▶ [TASK TO COMPLETE]
Report how many lines of the entries below contain the word "plus", and nothing more.

Page-level text extractions:
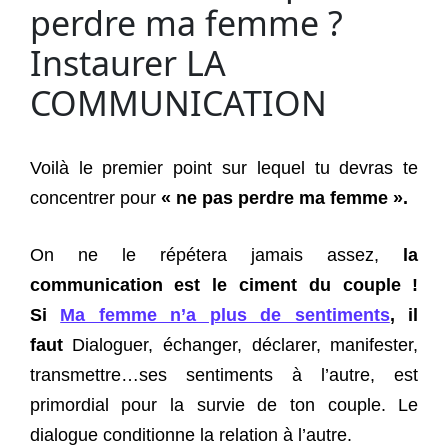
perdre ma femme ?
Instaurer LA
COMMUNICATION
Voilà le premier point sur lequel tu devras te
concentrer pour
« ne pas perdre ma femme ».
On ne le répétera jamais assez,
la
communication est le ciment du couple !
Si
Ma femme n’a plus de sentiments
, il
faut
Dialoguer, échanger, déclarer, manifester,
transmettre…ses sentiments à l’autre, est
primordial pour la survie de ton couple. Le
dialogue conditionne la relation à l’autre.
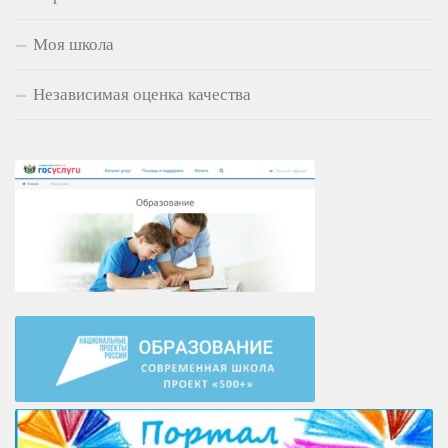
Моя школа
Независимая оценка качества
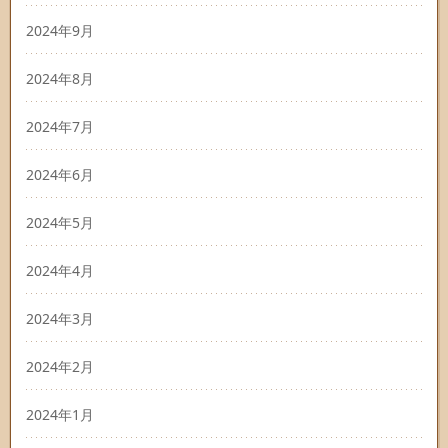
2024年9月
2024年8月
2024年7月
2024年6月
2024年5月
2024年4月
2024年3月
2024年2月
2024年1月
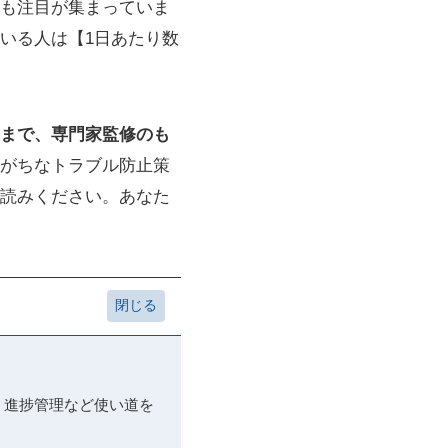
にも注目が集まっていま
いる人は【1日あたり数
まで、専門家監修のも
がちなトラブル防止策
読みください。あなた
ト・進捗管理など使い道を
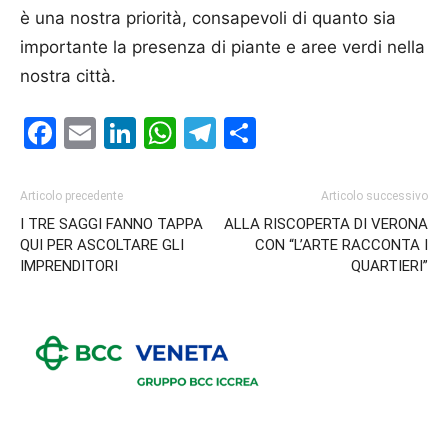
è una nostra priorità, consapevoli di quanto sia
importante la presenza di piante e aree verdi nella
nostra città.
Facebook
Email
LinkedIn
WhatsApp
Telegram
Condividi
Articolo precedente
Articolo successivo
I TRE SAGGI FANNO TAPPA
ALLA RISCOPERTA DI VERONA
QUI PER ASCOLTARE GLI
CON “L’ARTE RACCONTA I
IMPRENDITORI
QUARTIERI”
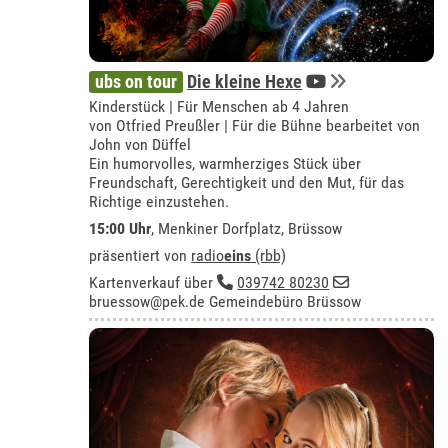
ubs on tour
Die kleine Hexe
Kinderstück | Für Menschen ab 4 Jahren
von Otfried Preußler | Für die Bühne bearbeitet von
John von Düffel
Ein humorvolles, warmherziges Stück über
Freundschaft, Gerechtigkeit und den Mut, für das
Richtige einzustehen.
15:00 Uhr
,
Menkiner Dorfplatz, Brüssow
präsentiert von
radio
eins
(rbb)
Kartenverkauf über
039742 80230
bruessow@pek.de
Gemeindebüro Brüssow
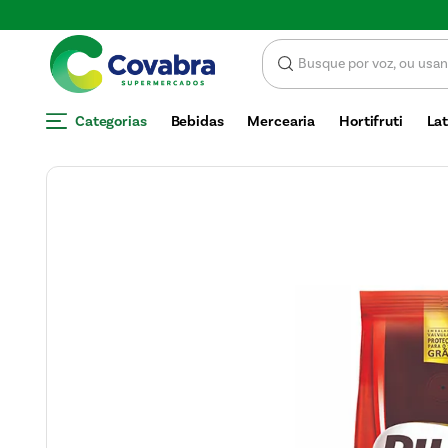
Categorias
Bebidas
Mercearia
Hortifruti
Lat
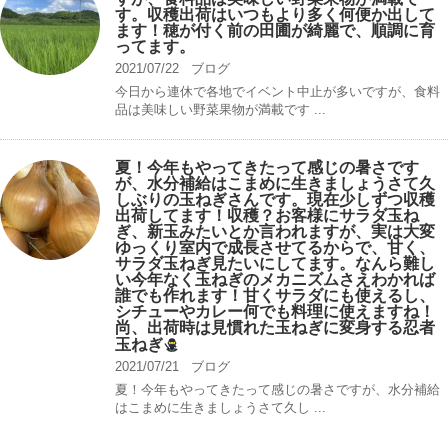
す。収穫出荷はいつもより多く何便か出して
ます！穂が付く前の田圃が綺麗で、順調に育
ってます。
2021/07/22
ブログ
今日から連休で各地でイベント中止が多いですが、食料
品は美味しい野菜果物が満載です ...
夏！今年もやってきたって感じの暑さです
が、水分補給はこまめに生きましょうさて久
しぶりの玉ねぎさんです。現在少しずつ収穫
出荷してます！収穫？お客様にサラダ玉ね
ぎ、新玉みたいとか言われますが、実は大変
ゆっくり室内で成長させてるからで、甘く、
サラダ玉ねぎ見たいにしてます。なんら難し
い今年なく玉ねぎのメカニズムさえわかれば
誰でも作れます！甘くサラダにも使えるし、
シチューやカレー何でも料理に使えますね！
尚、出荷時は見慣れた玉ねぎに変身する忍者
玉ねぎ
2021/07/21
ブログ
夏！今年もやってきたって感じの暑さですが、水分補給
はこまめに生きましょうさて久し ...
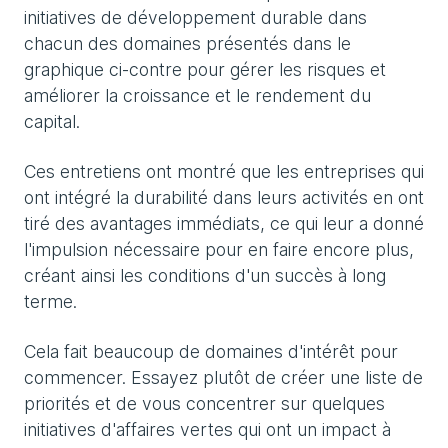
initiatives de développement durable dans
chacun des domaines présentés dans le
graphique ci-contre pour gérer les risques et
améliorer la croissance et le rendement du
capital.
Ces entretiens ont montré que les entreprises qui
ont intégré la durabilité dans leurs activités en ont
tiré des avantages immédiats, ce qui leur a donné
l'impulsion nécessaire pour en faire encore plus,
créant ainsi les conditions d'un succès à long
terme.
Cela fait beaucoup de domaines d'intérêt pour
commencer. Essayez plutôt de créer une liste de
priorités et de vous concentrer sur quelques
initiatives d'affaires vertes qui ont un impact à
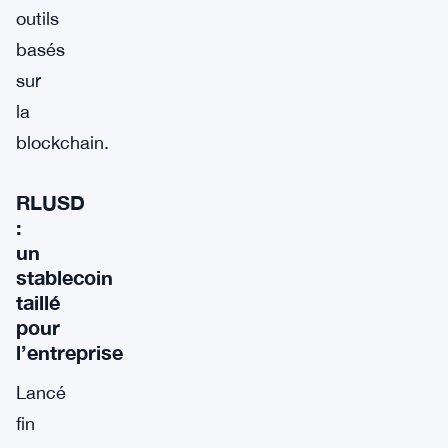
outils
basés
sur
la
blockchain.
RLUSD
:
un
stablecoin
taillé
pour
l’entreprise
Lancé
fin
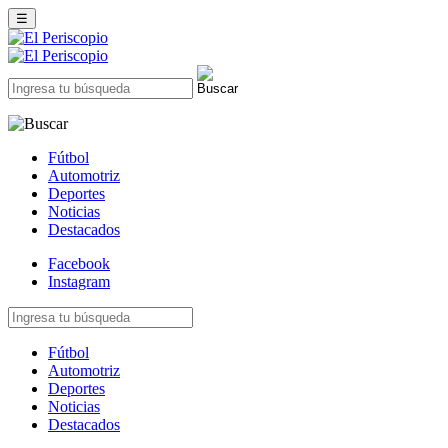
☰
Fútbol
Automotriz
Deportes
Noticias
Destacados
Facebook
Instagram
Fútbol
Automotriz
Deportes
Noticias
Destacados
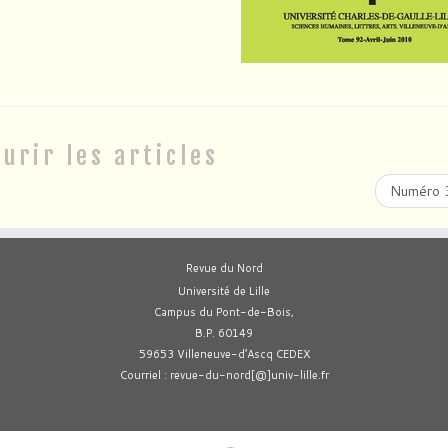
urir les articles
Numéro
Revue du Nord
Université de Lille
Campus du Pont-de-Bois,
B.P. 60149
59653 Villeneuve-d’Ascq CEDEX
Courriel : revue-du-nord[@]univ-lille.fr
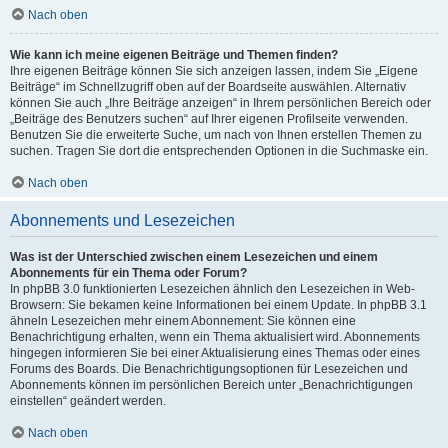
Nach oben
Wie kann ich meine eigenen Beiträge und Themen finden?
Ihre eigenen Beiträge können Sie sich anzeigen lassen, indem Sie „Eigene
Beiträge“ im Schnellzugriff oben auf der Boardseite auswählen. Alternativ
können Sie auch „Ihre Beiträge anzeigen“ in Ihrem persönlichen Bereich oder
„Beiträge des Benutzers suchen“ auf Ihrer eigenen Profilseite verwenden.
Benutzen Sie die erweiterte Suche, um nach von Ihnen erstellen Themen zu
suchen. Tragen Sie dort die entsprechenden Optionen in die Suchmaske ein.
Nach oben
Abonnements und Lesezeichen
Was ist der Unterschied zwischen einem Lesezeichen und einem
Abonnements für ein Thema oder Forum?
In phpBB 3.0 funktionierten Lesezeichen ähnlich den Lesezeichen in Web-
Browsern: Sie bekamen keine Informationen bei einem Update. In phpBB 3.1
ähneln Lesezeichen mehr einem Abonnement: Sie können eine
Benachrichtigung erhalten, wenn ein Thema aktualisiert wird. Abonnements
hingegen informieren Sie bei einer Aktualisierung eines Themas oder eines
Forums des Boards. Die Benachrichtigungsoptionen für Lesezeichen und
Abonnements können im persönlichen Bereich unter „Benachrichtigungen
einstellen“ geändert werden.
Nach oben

▶ [RESPONSE BOX]
2